This gives an overview of the BlueGene/L Supercomputer. This is a jointly funded research partnership between IBM and the Lawrence Livermore National Laboratory as part of the United States Department of Energy ASCI Advanced Architecture Research Program. Application performance and scaling studies have recently been initiated with partners at a number of academic and government institutions, including the San Diego Supercomputer Center and the California Institute of Technology. This massively parallel system of 65,536 nodes is based on a new architecture that exploits system-on-a-chip technology to deliver target peak processing power of 360 teraFLOPS (trillion floating-point operations per second). The machine is scheduled to be operational in the 2004-2005 time frame, at price/performance and power consumption/performance targets unobtainable with conventional architectures.
IBM has has previously announced a multi-year initiative to build a petaflop scale machine for calculations in the area of life sciences. The BlueGene/L machine is a first step in this program, and is based on a different and more generalized architecture than IBM described in its announcement of the BlueGene program in December of 1999. In particular BlueGene/L is based on an embedded PowerPC processor supporting a large memory space, with standard compilers and message passing environment, albeit with significant additions and modifications to the standard PowerPC system. Significant progress has been made in recent years mapping numerous compute-intensive applications, many of them grand challenges, to parallel architectures. This has been done to great success largely out of necessity, as it has become clear that currently the only way to achieve teraFLOPS-scale computing is to garner the multiplicative benefits offered by a massively parallel machine.
To scale to the next level of parallelism, in which tens of thousands of processors are utilized, the traditional approach of clustering large, fast SMPs will be increasingly limited by power consumption and footprint constraints. For example, to house supercomputers in the 2004 time frame, both the Los Alamos National Laboratory and the Lawrence Livermore National Laboratory have begun constructing buildings with approximately 10x more power and cooling capacity and 2-4x more floor space than existing facilities. In addition, due to the growing gap between the processor cycle times and memory access times, the fastest available processors will typically deliver a continuously decreasing fraction of their peak performance, despite ever more sophisticated memory hierarchies.

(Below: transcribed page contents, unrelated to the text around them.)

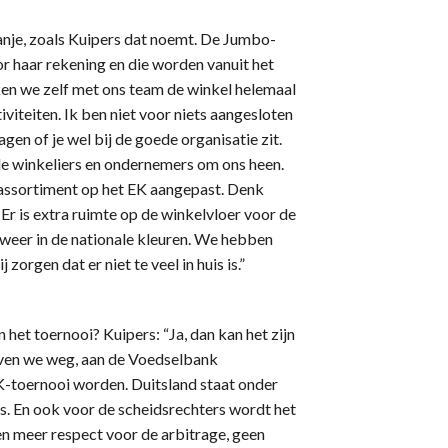
oranje, zoals Kuipers dat noemt. De Jumbo-
or haar rekening en die worden vanuit het
ken we zelf met ons team de winkel helemaal
viteiten. Ik ben niet voor niets aangesloten
agen of je wel bij de goede organisatie zit.
e winkeliers en ondernemers om ons heen.
t assortiment op het EK aangepast. Denk
 Er is extra ruimte op de winkelvloer voor de
 weer in de nationale kleuren. We hebben
orgen dat er niet te veel in huis is.”
n het toernooi? Kuipers: “Ja, dan kan het zijn
geven we weg, aan de Voedselbank
K-toernooi worden. Duitsland staat onder
s. En ook voor de scheidsrechters wordt het
n meer respect voor de arbitrage, geen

The approach taken in BlueGene/L (BG/L) is substantially different. The system is built out of a very large number of nodes, each of which has a relatively modest clock rate. Those nodes present both low power consumption and low cost. The design point of BG/L utilizes IBM PowerPC embedded CMOS processors, embedded DRAM, and system-on-a-chip techniques that allow for integration of all system functions including compute processor, communications processor, 3 cache levels, and multiple high speed interconnection networks with sophisticated routing onto a single ASIC. Because of a relatively modest processor cycle time, the memory is close, in terms of cycles, to the processor. This is also advantageous for power consumption, and enables construction of denser packages in which 1024 compute nodes can be placed within a single rack. Integration of the inter-node communications network functions onto the same ASIC as the processors reduces cost, since the need for a separate, high-speed switch is eliminated.